As you’ll see in the summary, there was next to no running this week (bloody work). As much as I know that a long run with no prep runs beforehand doesn’t go well, I picked Saturday for it because it was supposed to be the coolest day for a while.
And when I took the dogs out for a walk, it was actually quite cool so I was looking forward to hitting the trails. Then I stepped out of the car and could already feel the humidity as I strapped on my pack. It was heavy with more water, both soft flasks in the front pockets full with sports drink, the side pouches with food, and the back with more food. And since a race was in the REALLY near future, I also packed some of the supplies that I had to carry.

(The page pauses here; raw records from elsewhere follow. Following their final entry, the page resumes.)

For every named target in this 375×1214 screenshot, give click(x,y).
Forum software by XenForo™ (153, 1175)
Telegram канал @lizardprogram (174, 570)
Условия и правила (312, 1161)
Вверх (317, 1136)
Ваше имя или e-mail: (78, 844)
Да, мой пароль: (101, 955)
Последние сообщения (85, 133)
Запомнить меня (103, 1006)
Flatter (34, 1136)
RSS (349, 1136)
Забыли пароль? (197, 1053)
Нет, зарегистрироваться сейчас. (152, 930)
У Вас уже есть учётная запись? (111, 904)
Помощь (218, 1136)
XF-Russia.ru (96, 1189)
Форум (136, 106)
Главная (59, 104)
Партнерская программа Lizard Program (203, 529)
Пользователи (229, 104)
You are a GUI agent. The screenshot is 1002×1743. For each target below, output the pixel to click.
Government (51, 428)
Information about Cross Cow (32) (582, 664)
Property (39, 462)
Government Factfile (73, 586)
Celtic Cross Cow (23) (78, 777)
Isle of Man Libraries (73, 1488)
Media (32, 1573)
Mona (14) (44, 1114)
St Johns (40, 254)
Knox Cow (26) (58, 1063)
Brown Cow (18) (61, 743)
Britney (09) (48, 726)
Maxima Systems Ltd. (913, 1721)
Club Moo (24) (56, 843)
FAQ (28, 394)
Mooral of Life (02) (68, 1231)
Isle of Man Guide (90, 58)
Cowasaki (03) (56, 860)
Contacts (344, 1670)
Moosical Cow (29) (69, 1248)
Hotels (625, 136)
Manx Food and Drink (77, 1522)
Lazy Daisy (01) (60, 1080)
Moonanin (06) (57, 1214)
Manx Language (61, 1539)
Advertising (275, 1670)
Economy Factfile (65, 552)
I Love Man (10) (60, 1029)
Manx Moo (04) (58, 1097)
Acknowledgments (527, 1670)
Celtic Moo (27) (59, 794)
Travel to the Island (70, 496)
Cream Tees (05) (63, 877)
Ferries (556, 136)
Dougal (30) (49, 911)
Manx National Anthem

I felt good as I set off. This time I started fueling early to avoid the 20 km slump that I’ve been feeling during the past couple of long runs. For fuel, I had a small baggie of pretzels, some boiled salted potatoes, and some pouches of baby food ready to go. I’ve never used the potatoes and pretzels before so I was curious to see how it worked. The drink was also a new addition, using a recipe I had found on line that is basically different kinds of sugars and salts. It’s a knock-off of a drink that’s really popular with ultra runners. The problem is that I can’t find it being sold at any store in Ontario and to have it shipped would double the cost. Seriously it actually doubled the cost when I went to order it. I don’t think so.
I stuck with my strategy of walking up the hills and running everywhere else. I also started out in a different direction. I found that when I left the boundary of the forest, the Transcanada Trail is not as well marked. In fact…not marked at all. There were a few times when I crossed a road and stopped looking for the trail marker and then turned around to go back the way I came.
I wasn’t really paying attention to where I was headed since there was plenty of trail to cover. I was quite surprised when I emerged from the thick trees to see a ski lift. I was confused. There are two ski resorts close to town so I figured it was the closer of the two. After climbing to the top of a massive (at least it felt like it) hill, I stopped to take a photo of the view and took a peak at the map on on phone and was stunned to see that I was actually at the ski resort that was farther than I thought.
I noticed that it seemed to be a mushroom run. Everywhere I looked, there were brightly coloured mushrooms and I just have to stop and take a few pics.
As the run went on, I started to feel the heat taking effect and I felt the pace getting slower and the definition of a hill seemed to change slightly to allow for more walk breaks. As I hit and then passed my previous distance of 35 km, my brain started talking to me. It started suggesting things like: slow down, you can walk, you’ve gone far enough and the dogs are at home.
Oh was that tempting. So tempting. It was hot. My water was gone and the drink not far behind. It was hot. My feet were getting sore. Did I mention it was hot? I began to do an inventory on how I was feeling. Did I want to stop because I hurt? Not really, just sore feet. Was I feeling sluggish? Take some food. Was I thirsty? Suck it up buttercup and get back to the car.
Then I remembered the 40% rule: when you feel like you’re finished you actually have 40% left. It was the kick in the pants I needed and kept going.
Finally I heard my watch beep and when I stopped it, the display read 50 km. I had run 50 km through hilly trails in 7:12. This was the longest run I had ever done.
I know that I broke the running rule of not increasing distance by more than 10% but I needed this. I needed to know that I could cover the distance, that I have a chance of finishing. In less than two weeks, I’ll be toeing the line in Quebec and now I feel like I may actually make it through this.